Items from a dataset

━━━

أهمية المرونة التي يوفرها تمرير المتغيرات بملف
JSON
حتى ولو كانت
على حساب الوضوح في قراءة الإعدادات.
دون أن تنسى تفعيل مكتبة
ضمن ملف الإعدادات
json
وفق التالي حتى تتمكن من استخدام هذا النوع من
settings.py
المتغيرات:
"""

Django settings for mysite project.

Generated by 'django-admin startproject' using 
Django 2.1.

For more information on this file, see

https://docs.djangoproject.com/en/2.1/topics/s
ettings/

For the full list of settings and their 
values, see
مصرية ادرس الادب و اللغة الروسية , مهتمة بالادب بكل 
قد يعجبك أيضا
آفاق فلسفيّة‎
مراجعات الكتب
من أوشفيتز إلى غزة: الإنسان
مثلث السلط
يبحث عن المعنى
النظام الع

━━━

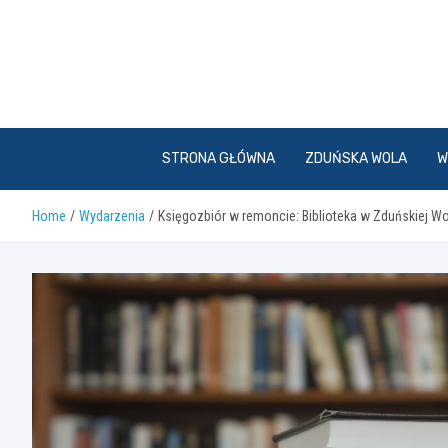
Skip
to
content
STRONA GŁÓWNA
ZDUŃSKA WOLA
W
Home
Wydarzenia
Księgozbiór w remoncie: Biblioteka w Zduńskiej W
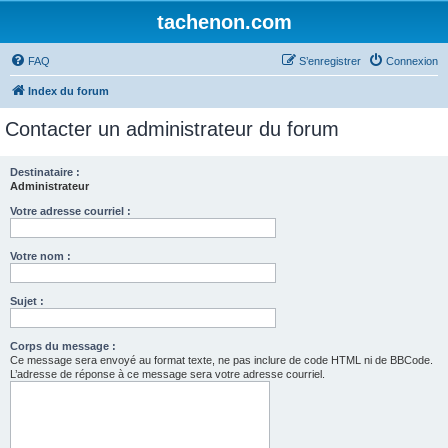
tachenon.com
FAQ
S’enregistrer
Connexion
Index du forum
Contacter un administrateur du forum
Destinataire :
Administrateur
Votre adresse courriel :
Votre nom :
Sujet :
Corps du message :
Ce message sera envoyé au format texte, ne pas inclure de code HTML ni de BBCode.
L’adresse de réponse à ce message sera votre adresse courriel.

━━━

Return, in full, every line of these entries that holds "courriel".

* **REPLY**:
Votre adresse courriel :
L’adresse de réponse à ce message sera votre adresse courriel.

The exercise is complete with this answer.